Dynamic programming is about dividing the "big problem" into small subproblems.

So, first of all, you should identify how the big problem is related to the subproblems. You do this by writing a recurrence relation. In this case:

Opt(nums) = sum(nums) + min(...)

You also need a starting point:

Opt(nums) = 0 iff len(nums) == 1

As you can see, once you have wrote the recurrence relation, transforming it into Python code is often straightforward.

It's important to understand that each subproblem is self-contained, and should not need external input. Your use of global variables was not only producing the wrong result, but was against the spirit of dynamic programming.

Your use of trees for expressing Opt() is nice. What you forgot to do is writing the relationship between each node and its children. If you did, I'm almost sure that you would have found the correct solution yourself.

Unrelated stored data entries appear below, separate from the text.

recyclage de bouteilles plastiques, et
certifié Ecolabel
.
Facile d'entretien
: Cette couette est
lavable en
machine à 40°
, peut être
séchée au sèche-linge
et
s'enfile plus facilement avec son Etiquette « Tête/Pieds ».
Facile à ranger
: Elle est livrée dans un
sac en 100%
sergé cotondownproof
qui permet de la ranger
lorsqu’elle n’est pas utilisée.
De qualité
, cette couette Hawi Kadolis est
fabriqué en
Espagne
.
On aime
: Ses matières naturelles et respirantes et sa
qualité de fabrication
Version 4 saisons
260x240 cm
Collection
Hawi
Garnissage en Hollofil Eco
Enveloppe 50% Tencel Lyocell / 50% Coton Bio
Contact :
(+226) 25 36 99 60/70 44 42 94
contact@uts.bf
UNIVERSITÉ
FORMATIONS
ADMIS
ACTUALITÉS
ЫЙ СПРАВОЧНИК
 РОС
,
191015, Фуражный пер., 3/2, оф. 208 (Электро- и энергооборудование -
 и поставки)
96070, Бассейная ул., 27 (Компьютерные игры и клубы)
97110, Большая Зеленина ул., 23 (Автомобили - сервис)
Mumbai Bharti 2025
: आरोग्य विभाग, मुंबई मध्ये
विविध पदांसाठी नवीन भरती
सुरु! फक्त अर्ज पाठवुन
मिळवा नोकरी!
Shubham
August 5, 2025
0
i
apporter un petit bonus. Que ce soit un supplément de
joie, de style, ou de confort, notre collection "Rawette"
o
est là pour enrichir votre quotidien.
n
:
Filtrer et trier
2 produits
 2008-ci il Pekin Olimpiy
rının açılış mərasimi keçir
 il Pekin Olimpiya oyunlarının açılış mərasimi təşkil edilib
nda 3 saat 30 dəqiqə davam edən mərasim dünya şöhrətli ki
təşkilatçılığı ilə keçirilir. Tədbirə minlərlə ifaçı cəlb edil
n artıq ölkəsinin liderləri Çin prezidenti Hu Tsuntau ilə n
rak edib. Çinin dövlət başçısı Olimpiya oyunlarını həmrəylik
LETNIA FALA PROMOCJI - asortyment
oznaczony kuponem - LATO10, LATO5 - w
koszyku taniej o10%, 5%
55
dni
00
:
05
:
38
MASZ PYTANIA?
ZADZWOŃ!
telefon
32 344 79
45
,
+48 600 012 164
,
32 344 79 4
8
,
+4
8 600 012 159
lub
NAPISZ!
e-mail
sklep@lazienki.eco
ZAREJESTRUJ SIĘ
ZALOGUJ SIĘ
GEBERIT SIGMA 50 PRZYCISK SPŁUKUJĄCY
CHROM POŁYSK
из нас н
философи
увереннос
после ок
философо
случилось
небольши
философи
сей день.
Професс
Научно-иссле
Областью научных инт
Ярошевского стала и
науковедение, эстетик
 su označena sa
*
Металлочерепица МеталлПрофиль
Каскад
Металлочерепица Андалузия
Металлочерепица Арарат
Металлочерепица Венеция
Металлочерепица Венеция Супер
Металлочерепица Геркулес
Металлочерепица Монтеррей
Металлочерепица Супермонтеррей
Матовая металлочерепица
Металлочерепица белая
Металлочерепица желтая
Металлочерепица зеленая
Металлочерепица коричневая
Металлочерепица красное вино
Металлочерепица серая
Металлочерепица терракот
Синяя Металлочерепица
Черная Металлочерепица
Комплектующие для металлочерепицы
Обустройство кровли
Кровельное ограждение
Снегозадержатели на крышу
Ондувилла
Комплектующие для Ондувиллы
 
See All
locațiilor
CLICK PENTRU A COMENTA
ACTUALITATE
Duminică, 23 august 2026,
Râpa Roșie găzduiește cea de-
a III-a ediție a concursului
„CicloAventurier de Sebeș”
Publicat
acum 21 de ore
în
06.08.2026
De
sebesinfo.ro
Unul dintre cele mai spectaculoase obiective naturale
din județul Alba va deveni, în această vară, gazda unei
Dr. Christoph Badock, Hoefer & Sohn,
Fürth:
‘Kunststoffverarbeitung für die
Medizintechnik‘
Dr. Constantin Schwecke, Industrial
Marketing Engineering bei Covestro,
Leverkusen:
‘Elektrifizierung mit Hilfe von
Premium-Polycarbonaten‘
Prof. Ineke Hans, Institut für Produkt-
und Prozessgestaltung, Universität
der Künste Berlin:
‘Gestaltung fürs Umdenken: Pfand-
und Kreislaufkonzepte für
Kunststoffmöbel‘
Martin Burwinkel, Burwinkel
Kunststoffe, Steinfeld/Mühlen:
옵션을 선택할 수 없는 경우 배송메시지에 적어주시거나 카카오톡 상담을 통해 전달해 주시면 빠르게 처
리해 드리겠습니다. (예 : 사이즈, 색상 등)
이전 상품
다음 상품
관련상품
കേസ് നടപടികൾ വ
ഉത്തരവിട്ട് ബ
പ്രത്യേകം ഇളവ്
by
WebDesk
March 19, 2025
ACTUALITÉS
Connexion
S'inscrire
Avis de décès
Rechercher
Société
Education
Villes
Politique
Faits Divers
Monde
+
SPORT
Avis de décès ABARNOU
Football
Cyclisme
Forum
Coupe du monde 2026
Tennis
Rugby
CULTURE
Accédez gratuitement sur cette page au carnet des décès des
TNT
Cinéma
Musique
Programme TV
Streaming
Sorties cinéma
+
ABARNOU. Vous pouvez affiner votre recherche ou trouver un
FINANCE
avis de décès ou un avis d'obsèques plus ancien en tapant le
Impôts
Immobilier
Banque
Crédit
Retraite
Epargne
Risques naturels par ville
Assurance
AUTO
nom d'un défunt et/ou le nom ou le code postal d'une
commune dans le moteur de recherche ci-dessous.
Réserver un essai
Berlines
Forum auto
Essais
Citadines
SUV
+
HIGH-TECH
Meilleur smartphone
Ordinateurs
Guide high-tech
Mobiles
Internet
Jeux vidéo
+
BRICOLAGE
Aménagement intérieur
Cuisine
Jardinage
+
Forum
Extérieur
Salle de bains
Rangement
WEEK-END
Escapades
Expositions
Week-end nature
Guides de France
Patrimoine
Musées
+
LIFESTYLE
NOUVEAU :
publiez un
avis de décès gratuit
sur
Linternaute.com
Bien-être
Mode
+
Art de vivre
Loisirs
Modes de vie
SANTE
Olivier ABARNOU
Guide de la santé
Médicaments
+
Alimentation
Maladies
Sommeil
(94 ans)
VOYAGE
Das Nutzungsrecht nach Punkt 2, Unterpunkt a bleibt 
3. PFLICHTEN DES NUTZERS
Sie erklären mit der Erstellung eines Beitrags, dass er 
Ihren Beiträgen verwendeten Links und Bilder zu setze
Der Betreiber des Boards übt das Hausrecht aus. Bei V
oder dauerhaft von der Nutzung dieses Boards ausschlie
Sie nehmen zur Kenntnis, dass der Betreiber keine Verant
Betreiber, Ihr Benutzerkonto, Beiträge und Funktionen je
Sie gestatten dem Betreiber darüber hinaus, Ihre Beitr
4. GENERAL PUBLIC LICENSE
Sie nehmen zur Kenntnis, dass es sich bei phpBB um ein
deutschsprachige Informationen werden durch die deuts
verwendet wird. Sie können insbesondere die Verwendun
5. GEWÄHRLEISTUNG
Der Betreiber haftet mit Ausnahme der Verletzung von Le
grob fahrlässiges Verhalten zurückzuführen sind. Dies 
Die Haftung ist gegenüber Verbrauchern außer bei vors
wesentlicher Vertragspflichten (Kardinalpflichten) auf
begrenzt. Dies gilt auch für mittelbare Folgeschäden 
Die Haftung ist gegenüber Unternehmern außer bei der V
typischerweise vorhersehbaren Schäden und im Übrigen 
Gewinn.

We are not finished yet (thanks Stefan Pochmann for noticing). In order to build a true dynamic programming solution, you also need to avoid solving the same problem more than once. Currently, running Opt([1,2,3,4]) results in calling Opt([1,2]) more than once. One way to prevent that is by using memoization:

cache = {}

def Opt(n):
    # tuple objects are hashable and can be put in the cache.
    n = tuple(n)

    if n in cache:
        return cache[n]

    if len(n) == 1:
        result = 0
    else:
        result = sum(n) + min(Opt(n[:i]) + Opt(n[i:])
                              for i in range(1, len(n)))

    cache[n] = result
    return result

By the way, remember to handle the case where n is empty (i.e. len(n) == 0).